Kennington Bioscope at the Cinema Museum, Lambeth
1 March 2017
We were back at the Cinema Museum tonight for another hotly anticipated Kennington Bioscope presentation and one which was to prove something of a Gish-Fest but with healthy doses of D W Griffith thrown in for good measure. Not only did we have younger sister Dorothy starring in the main feature, but there was also the sisters’ joint debut film plus an early DW Griffith guide to cinema-going etiquette and an Al Christie cross-dressing comedy.
But before we got in to the vintage silents there was a very short modern take on medium. Entitled Romance and Rococo, by a film maker known as Arepo, it portrayed a romance between two porcelain figurines featuring some long wistful looks (well, as long as could be in a 90 second film) plus rose petals and, somewhat inexplicably, earth-worms!
Then it was time for the first Griffith short, Those Awful Hats (1909). The film was set in a cinema where the movie-goers’ view of the screen is continually obscured by ladies arriving bedecked in increasingly ostentatious hats. Eventually one lady has her hat removed by a large mechanical grab. When that fails to deter another hat-wearer she is
removed bodily by the grab. The film ends with the inter-title “Ladies Will Please Remove Their Hats“. Apparently made as a cinema public information film, it’s just a pity that Griffith never made films about mobile phone users and noisy eaters in cinemas! The film, as well as being amusing, was also interesting in featuring many early members of Griffith’s stock film company who would go on to make literally hundreds of films between them.
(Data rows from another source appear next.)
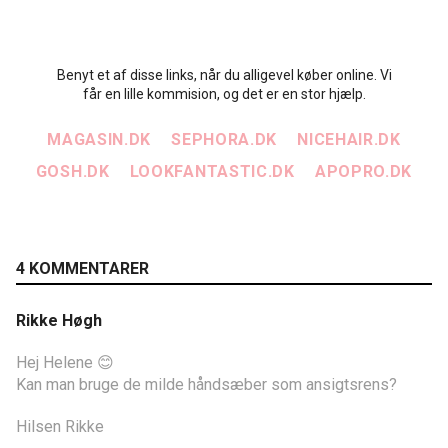
Benyt et af disse links, når du alligevel køber online. Vi
får en lille kommision, og det er en stor hjælp.
MAGASIN.DK
SEPHORA.DK
NICEHAIR.DK
GOSH.DK
LOOKFANTASTIC.DK
APOPRO.DK
4 KOMMENTARER
Rikke Høgh
Hej Helene 😊
Kan man bruge de milde håndsæber som ansigtsrens?
Hilsen Rikke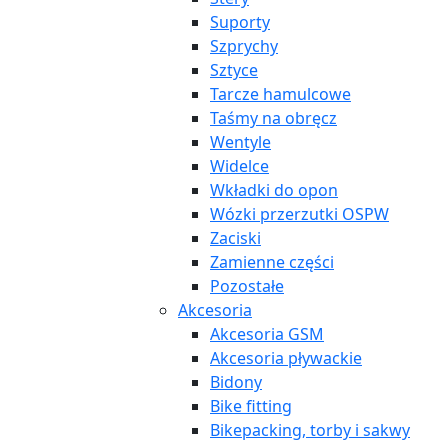
Suporty
Szprychy
Sztyce
Tarcze hamulcowe
Taśmy na obręcz
Wentyle
Widelce
Wkładki do opon
Wózki przerzutki OSPW
Zaciski
Zamienne części
Pozostałe
Akcesoria
Akcesoria GSM
Akcesoria pływackie
Bidony
Bike fitting
Bikepacking, torby i sakwy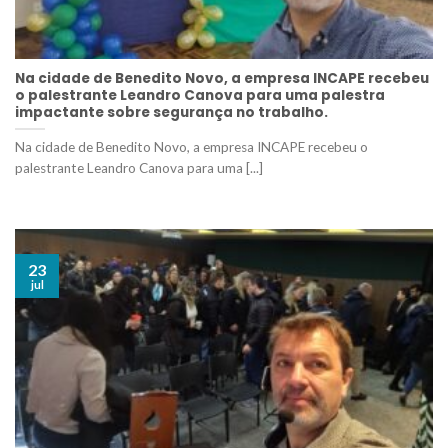
Na cidade de Benedito Novo, a empresa INCAPE recebeu
o palestrante Leandro Canova para uma palestra
impactante sobre segurança no trabalho.
Na cidade de Benedito Novo, a empresa INCAPE recebeu o
palestrante Leandro Canova para uma [...]
23
jul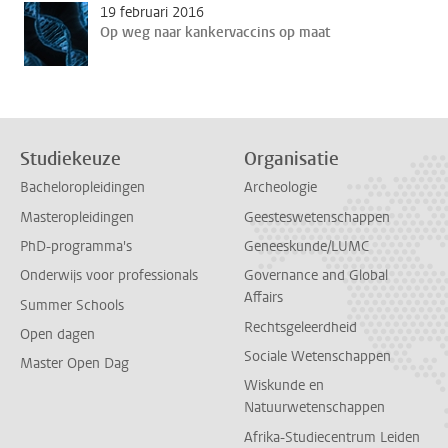
19 februari 2016
Op weg naar kankervaccins op maat
Studiekeuze
Organisatie
Bacheloropleidingen
Archeologie
Masteropleidingen
Geesteswetenschappen
PhD-programma's
Geneeskunde/LUMC
Onderwijs voor professionals
Governance and Global
Affairs
Summer Schools
Rechtsgeleerdheid
Open dagen
Sociale Wetenschappen
Master Open Dag
Wiskunde en
Natuurwetenschappen
Afrika-Studiecentrum Leiden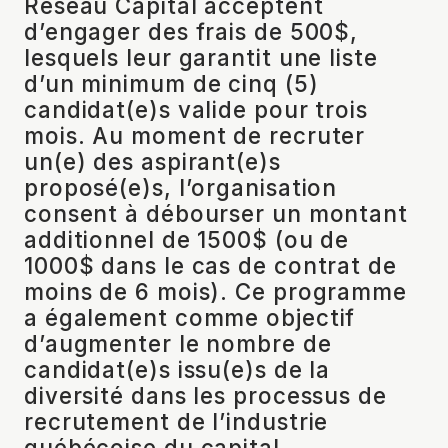
Réseau Capital acceptent
d’engager des frais de 500$,
lesquels leur garantit une liste
d’un minimum de cinq (5)
candidat(e)s valide pour trois
mois. Au moment de recruter
un(e) des aspirant(e)s
proposé(e)s, l’organisation
consent à débourser un montant
additionnel de 1500$ (ou de
1000$ dans le cas de contrat de
moins de 6 mois). Ce programme
a également comme objectif
d’augmenter le nombre de
candidat(e)s issu(e)s de la
diversité dans les processus de
recrutement de l’industrie
québécoise du capital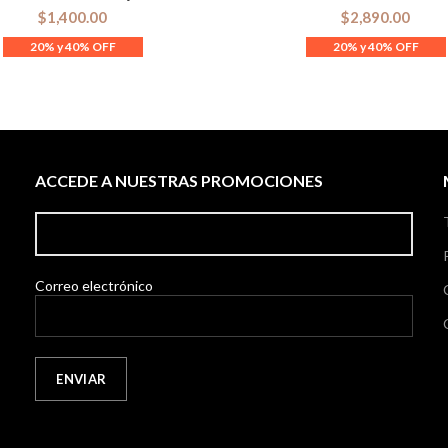
$
1,400.00
$
2,890.00
ACCEDE A NUESTRAS PROMOCIONES
Correo electrónico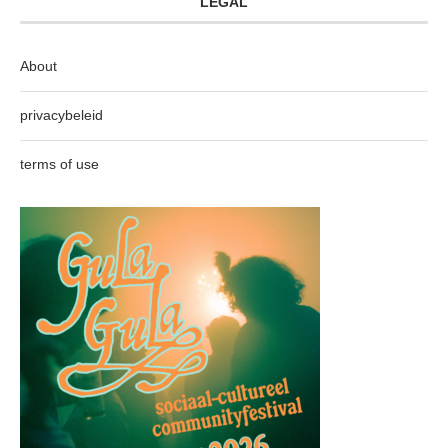
LEGAL
About
privacybeleid
terms of use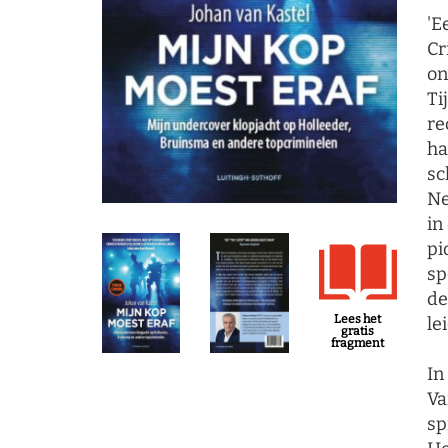
'E
Cr
on
Ti
re
ha
sc
Ne
in
pi
sp
de
Lees het
le
gratis
fragment
In
Va
sp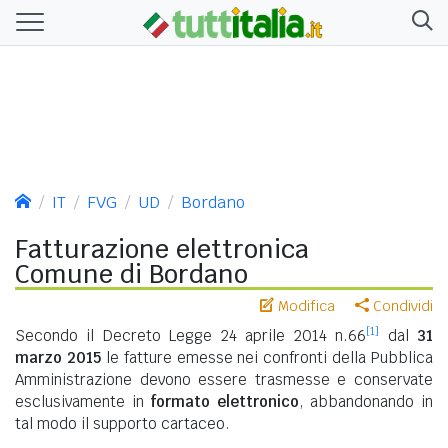
IT
FVG
UD
Bordano
Fatturazione elettronica
Comune di Bordano
Modifica
Condividi
[1]
Secondo il Decreto Legge 24 aprile 2014 n.66
dal
31
marzo 2015
le fatture emesse nei confronti della Pubblica
Amministrazione devono essere trasmesse e conservate
esclusivamente in
formato elettronico
, abbandonando in
tal modo il supporto cartaceo.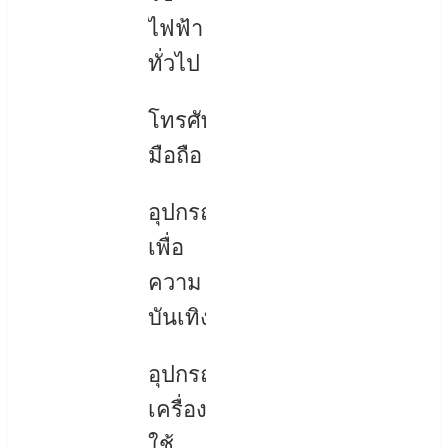
ไฟฟ้า
ทั่วไป
โทรศัพท์
มือถือ
อุปกรณ์
เพื่อ
ความ
บันเทิง
อุปกรณ์
เครื่อง
ใช้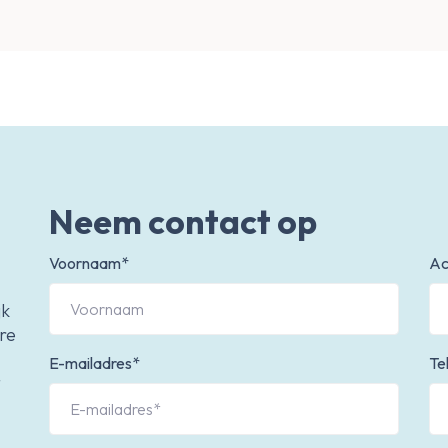
Neem contact op
Voornaam*
Ac
jk
re
E-mailadres*
Te
t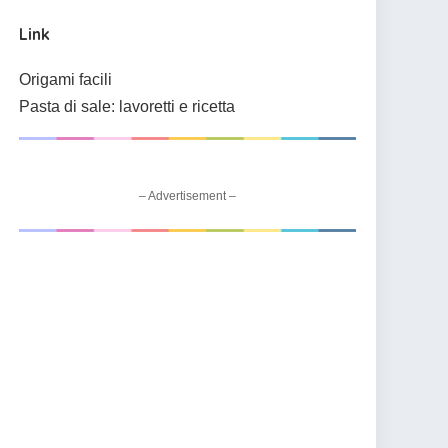
Link
Origami facili
Pasta di sale: lavoretti e ricetta
– Advertisement –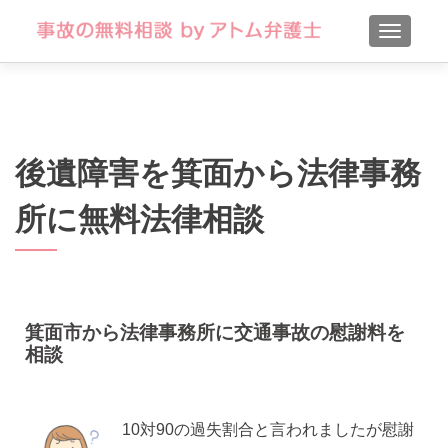
TOGGLE
後遺障害を箕面から法律事務
所に無料法律相談
箕面市から法律事務所に交通事故の慰謝料を
相談
10対90の過失割合と言われましたが慰謝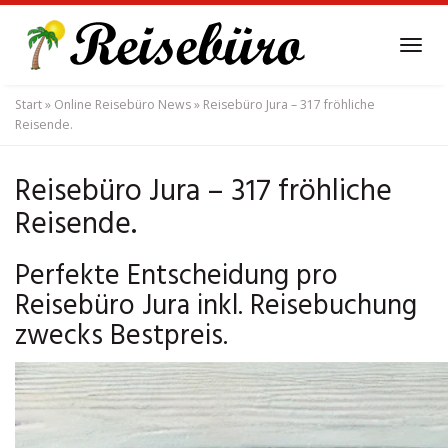
Skip
to
Tog
main
navi
content
Start
»
Online Reisebüro News
»
Reisebüro Jura – 317 fröhliche
Reisende.
Reisebüro Jura – 317 fröhliche
Reisende.
Perfekte Entscheidung pro
Reisebüro Jura inkl. Reisebuchung
zwecks Bestpreis.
The man to the left in the chequered jacket was Mack Sennett, who needs no
introduction. But also present was Canadian-born Florence Lawrence who became known as ‘the Biograph Girl’ and was probably the first movie actress to find fame under her own name. The lady wearing the largest hat was English-born Flora Finch. From 1910-1915 she paired up with John Bunny at Vitagraph for a series of some 160 popular comedy shorts known as ‘Bunnygraphs’, becoming in the process one half of the first popular movie comedy team. Another lady amongst the audience was Linda Ardvinson who was, at that time, Mrs D W Griffith.
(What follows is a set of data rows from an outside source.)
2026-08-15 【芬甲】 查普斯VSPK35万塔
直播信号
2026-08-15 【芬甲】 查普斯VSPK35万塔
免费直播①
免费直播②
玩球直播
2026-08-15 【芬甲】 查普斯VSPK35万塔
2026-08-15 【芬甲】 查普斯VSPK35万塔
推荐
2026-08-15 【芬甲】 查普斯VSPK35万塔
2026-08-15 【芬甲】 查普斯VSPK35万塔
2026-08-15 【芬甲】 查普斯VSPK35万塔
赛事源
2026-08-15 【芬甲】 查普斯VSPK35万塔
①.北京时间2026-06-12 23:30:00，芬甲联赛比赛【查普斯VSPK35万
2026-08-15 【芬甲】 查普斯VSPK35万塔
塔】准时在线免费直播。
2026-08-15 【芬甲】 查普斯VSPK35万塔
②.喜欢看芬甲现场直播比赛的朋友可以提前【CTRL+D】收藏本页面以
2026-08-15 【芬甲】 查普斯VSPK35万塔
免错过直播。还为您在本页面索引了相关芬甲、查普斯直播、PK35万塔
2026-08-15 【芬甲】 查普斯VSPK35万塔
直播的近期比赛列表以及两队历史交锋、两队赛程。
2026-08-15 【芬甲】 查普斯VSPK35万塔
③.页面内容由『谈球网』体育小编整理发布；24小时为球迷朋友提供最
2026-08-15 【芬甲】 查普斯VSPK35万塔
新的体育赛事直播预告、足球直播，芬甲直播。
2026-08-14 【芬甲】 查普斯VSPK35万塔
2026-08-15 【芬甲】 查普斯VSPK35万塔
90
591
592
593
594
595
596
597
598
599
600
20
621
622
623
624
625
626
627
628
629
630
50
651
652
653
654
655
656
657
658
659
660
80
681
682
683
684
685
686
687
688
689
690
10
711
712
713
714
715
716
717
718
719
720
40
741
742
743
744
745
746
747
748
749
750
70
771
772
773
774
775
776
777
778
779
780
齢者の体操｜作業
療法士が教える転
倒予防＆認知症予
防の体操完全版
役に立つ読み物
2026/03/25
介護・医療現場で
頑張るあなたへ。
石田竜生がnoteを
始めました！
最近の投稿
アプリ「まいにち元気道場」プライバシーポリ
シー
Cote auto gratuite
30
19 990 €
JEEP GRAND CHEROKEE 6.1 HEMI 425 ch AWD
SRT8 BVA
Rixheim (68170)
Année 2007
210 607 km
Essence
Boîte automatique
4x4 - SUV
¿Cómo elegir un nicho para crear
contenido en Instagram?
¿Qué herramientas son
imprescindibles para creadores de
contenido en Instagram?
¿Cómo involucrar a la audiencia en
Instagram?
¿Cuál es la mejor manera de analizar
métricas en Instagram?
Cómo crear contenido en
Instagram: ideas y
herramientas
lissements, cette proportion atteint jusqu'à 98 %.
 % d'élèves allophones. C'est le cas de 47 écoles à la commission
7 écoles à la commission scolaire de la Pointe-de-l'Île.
In a subsequent discussion about the film, host for the evening Amran Vance pointed out that the film the cinema-goers had been trying to watch, and which had been crudely matted in, was not originally part of the film. In the original, the cinema screen had apparently been blank. The film-within-a-film was probably A Corner of Wheat, also directed by Griffith in 1909 but not made until after Those Awful Hats had been released. It remained a mystery as to when the image had been added to the print….and by whom?
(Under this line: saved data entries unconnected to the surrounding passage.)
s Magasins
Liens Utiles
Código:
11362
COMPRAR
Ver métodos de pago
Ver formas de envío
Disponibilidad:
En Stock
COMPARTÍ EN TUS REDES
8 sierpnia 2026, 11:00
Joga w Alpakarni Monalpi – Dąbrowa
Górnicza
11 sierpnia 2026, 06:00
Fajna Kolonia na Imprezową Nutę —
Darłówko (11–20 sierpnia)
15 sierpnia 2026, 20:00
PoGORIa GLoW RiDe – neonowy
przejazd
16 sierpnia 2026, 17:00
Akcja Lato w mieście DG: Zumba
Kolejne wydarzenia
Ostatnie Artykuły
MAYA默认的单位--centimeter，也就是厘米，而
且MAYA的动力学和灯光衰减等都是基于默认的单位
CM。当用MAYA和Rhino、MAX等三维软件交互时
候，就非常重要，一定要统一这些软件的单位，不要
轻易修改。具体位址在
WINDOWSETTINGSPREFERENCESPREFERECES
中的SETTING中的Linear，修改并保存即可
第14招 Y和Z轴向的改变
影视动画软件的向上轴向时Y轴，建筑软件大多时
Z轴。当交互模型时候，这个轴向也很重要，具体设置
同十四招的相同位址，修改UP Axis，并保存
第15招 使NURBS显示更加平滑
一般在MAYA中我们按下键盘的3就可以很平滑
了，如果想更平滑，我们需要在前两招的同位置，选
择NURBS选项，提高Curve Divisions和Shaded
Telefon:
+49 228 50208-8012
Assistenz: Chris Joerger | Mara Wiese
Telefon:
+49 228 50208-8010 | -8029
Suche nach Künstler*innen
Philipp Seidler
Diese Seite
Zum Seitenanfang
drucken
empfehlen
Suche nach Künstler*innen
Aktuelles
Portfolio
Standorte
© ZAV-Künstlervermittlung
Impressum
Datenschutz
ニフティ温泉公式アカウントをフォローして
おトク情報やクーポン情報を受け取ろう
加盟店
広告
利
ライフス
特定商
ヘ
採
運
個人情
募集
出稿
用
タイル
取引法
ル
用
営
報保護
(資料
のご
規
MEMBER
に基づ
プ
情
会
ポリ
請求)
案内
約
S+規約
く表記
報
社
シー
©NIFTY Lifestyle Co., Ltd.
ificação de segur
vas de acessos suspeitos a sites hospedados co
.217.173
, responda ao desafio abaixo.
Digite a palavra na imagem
Those Awful Hats is available on DVD in a compilation Silent Comedy Marathon, Volume 2 and also on YouTube.
Next up was an Al Christie comedy from 1918, Know Thy Wife. In the film, while Bob Browning (Earle Rodney) is living away from home his parents arrange for him to marry a nice society girl, Lillian (Leota Lorraine) and tell him to come home for the wedding. The problem is that Bob already has a girlfriend, Betty (Dorothy Devore), and he’s not about to give her up, in fact he goes out and marries her! Unable to tell his parents he is married he decides to return home, taking Betty along with him, disguised as his Best Man ‘Steve’. (No, I don’t know what he hopes to gain by this, but it keeps the plot moving along!). After various cross-dressing hi-jinks Bob’s mother discovers the truth but when Bob’s father catches ‘Steve’ kissing his wife, violence is only avoided when Bob declares “This young fellow is my wife”!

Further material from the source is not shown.